* [Task]: For each line in the data below that holds "Benutzeroberfläche", return a copy.

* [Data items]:
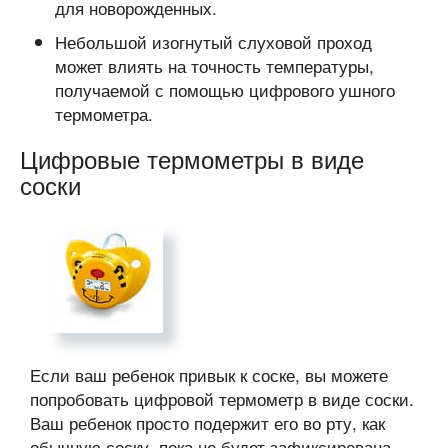
для новорожденных.
Небольшой изогнутый слуховой проход
может влиять на точность температуры,
получаемой с помощью цифрового ушного
термометра.
Цифровые термометры в виде
соски
Если ваш ребенок привык к соске, вы можете
попробовать цифровой термометр в виде соски.
Ваш ребенок просто подержит его во рту, как
обычную соску, пока не будет зафиксирована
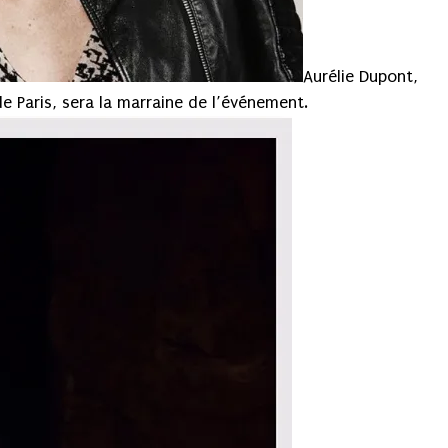
Aurélie Dupont,
de Paris, sera la marraine de l’événement.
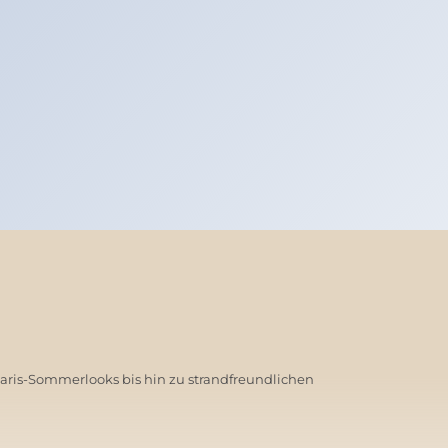
Paris-Sommerlooks bis hin zu strandfreundlichen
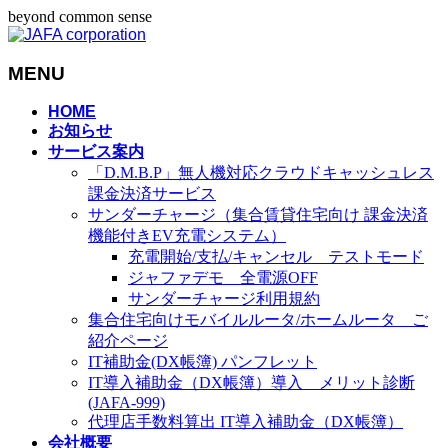
beyond common sense
MENU
メ
HOME
お知らせ
ニ
サービス案内
ュ
「D.M.B.P」無人機対応クラウドキャッシュレス
ー
課金決済サービス
を
サンダーチャージ（集合賃貸住宅向け 課金決済
飛
機能付きEV充電システム）
ば
充電開始/支払/キャンセル テストモード
す
ジャファデモ 全電源OFF
サンダーチャージ利用規約
集合住宅向けモバイルルータ/ホームルータ ご
紹介ページ
IT補助金(DX帳簿) パンフレット
IT導入補助金（DX帳簿）導入 メリット診断
(JAFA-999)
代理店手数料算出 IT導入補助金（DX帳簿）
会社概要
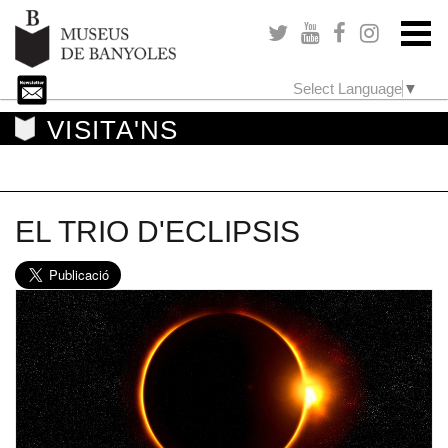
Select Language
▼
VISITA'NS
EL TRIO D'ECLIPSIS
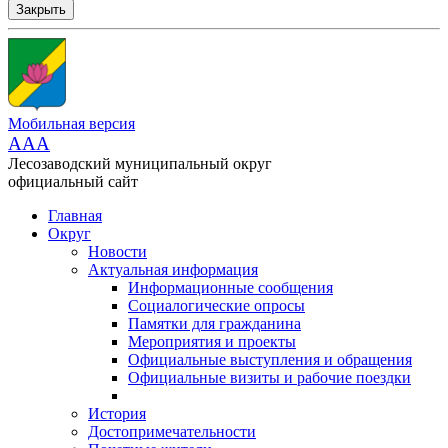
Закрыть
Мобильная версия
AAA
Лесозаводский муниципальный округ
официальный сайт
Главная
Округ
Новости
Актуальная информация
Информационные сообщения
Социалогические опросы
Памятки для гражданина
Мероприятия и проекты
Официальные выступления и обращения
Официальные визиты и рабочие поездки
История
Достопримечательности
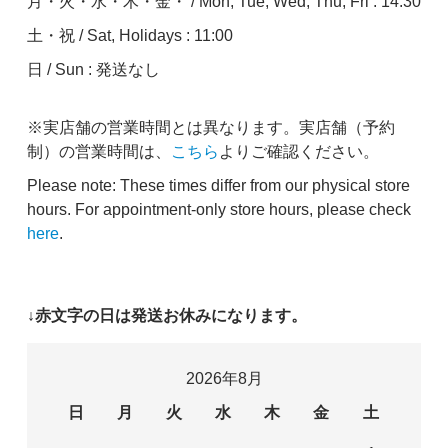
月・火・水・木・金・ / Mon, Tue, Wed, Thu, Fri : 14:30
土・祝 / Sat, Holidays : 11:00
日 / Sun : 発送なし
※実店舗の営業時間とは異なります。実店舗（予約
制）の営業時間は、
こちら
よりご確認ください。
Please note: These times differ from our physical store
hours. For appointment-only store hours, please check
here
.
↓赤文字の日は発送お休みになります。
2026年8月
日
月
火
水
木
金
土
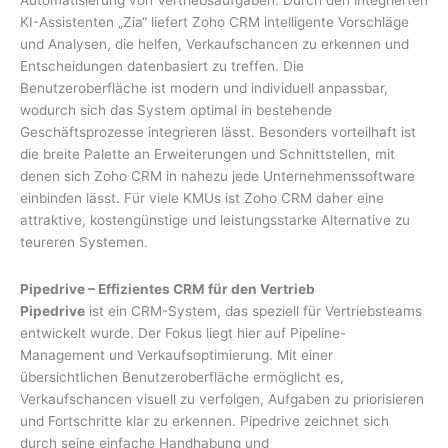
KI-Assistenten „Zia“ liefert Zoho CRM intelligente Vorschläge
und Analysen, die helfen, Verkaufschancen zu erkennen und
Entscheidungen datenbasiert zu treffen. Die
Benutzeroberfläche ist modern und individuell anpassbar,
wodurch sich das System optimal in bestehende
Geschäftsprozesse integrieren lässt. Besonders vorteilhaft ist
die breite Palette an Erweiterungen und Schnittstellen, mit
denen sich Zoho CRM in nahezu jede Unternehmenssoftware
einbinden lässt. Für viele KMUs ist Zoho CRM daher eine
attraktive, kostengünstige und leistungsstarke Alternative zu
teureren Systemen.
Pipedrive – Effizientes CRM für den Vertrieb
Pipedrive
ist ein CRM-System, das speziell für Vertriebsteams
entwickelt wurde. Der Fokus liegt hier auf Pipeline-
Management und Verkaufsoptimierung. Mit einer
übersichtlichen Benutzeroberfläche ermöglicht es,
Verkaufschancen visuell zu verfolgen, Aufgaben zu priorisieren
und Fortschritte klar zu erkennen. Pipedrive zeichnet sich
durch seine einfache Handhabung und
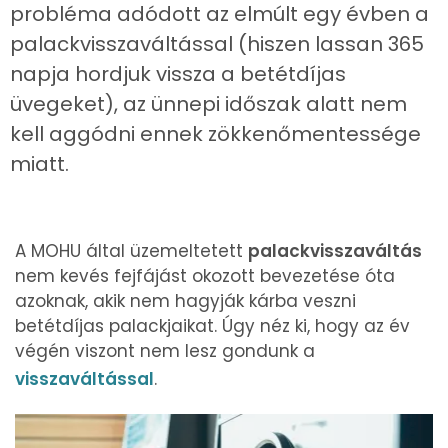
probléma adódott az elmúlt egy évben a
palackvisszaváltással (hiszen lassan 365
napja hordjuk vissza a betétdíjas
üvegeket), az ünnepi időszak alatt nem
kell aggódni ennek zökkenőmentessége
miatt.
A MOHU által üzemeltetett
palackvisszaváltás
nem kevés fejfájást okozott bevezetése óta
azoknak, akik nem hagyják kárba veszni
betétdíjas palackjaikat. Úgy néz ki, hogy az év
végén viszont nem lesz gondunk a
visszaváltással
.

* [Answer space]:
Benutzeroberfläche ist modern und individuell anpassbar,
übersichtlichen Benutzeroberfläche ermöglicht es,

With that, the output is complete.